Ukrainians celebrate New Year 2014 in Euromaidan from Maria Komar - photokubik.com on Vimeo.
Together with 500,000 friends, we sang the national anthem in an attempt to get into the Guinness Book of World Records. A persistent problem of the revolution has been that the Russian and current Ukrainian government officials (and even some of the press) are desperate to downplay the events in Kyiv. On Sunday's rally, it was wall to wall people in an area the size of a football stadium, and newspapers reported that "a few thousand" people showed up.
Really, words cannot express how truly beautiful the Maidan is. There is something so astoundingly beautiful about hundreds of thousands of people standing up for their rights and for the rights of others. Only a few were beaten and imprisoned (although that list continues to slowly grow - a journalist was dragged from her car and savagely beaten on Christmas Eve, and people are being taken to court for such ridiculous reasons as Facebooking about the Revolution and holding pictures of the President upside down) yet all who stand on the Maidan stand for those people.
I hope that you continue to keep Ukraine and our Revolution in your prayers.

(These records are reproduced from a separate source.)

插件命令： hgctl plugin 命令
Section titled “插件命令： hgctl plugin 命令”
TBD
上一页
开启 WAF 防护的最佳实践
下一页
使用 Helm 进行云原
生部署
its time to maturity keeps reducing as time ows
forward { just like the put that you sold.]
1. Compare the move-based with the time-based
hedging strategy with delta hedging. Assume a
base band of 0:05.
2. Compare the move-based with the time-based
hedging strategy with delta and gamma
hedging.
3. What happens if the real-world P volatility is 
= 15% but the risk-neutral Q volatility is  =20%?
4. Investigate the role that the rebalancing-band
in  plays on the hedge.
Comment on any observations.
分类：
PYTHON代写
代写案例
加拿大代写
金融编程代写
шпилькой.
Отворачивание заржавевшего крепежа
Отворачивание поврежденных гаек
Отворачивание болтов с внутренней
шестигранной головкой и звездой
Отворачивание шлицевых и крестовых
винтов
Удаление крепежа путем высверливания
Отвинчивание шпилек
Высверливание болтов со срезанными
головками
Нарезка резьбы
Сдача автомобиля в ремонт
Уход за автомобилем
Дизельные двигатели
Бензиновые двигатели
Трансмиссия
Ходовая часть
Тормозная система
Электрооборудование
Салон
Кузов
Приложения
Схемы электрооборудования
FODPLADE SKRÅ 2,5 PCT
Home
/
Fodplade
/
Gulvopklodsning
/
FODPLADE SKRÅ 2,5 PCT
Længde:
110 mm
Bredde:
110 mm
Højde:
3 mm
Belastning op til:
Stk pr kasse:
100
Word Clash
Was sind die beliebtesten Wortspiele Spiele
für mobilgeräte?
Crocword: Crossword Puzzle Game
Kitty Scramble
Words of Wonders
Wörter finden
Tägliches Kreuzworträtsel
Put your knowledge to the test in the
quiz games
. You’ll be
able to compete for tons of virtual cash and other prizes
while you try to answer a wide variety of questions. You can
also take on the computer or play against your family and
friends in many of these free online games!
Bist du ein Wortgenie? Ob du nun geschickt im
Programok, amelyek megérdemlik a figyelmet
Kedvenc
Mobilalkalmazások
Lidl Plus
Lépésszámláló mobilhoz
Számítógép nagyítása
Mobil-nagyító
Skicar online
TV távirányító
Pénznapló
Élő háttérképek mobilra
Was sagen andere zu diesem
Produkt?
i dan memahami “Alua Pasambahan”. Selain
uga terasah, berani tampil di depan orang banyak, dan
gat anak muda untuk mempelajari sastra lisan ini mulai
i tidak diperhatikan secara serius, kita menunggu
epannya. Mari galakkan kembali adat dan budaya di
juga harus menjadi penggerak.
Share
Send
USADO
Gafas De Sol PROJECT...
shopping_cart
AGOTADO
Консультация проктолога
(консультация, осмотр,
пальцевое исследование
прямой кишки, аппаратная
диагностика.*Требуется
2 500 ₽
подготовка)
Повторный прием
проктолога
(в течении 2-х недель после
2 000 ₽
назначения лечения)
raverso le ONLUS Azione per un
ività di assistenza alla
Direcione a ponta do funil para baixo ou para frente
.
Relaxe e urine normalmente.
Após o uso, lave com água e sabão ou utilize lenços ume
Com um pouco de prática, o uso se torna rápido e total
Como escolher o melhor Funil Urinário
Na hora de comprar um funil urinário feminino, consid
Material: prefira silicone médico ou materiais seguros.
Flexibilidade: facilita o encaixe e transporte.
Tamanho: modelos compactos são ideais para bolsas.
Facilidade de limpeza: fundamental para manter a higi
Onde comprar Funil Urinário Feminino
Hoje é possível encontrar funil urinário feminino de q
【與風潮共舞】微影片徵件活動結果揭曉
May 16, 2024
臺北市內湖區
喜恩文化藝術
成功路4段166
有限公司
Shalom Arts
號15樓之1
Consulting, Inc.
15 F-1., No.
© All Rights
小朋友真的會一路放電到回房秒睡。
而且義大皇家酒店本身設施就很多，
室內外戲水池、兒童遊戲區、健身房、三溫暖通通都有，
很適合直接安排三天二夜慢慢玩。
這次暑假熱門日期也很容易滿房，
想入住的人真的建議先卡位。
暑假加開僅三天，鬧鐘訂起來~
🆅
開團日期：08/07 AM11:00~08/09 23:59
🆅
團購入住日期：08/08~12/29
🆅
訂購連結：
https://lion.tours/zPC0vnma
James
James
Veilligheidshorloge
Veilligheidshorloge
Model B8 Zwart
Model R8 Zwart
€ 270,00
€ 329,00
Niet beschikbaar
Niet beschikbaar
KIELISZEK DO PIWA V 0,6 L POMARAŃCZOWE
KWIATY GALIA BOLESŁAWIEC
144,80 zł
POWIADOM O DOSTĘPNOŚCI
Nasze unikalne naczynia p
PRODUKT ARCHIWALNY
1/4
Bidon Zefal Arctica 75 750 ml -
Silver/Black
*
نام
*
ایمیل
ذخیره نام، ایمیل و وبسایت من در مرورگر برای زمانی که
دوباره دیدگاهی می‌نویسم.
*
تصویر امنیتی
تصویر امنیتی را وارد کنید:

Here I am with the symbol of this revolution, the Yolka. On Bloody Saturday, the government officials scrambled for a legitimate reason for violently dispersing the crowd: they said that they had to put up the Christmas tree.
One famous Ukrainian musician quickly took to twitter to ask why the Ukrainian people would want a Christmas tree in a pool of their own blood. When the protesters took back the Maidan after several hours, the Christmas tree hadn't been completed yet. The protesters covered the structure in flags and banners. Near the center is a banner with the photo of the former Prime Minister, Yulia Tymoshenko, as of today she has been a political prisoner for 879 days.
The revolution continues. I'm heading back to Kyiv later this week or next. I hope that your New Year was also special.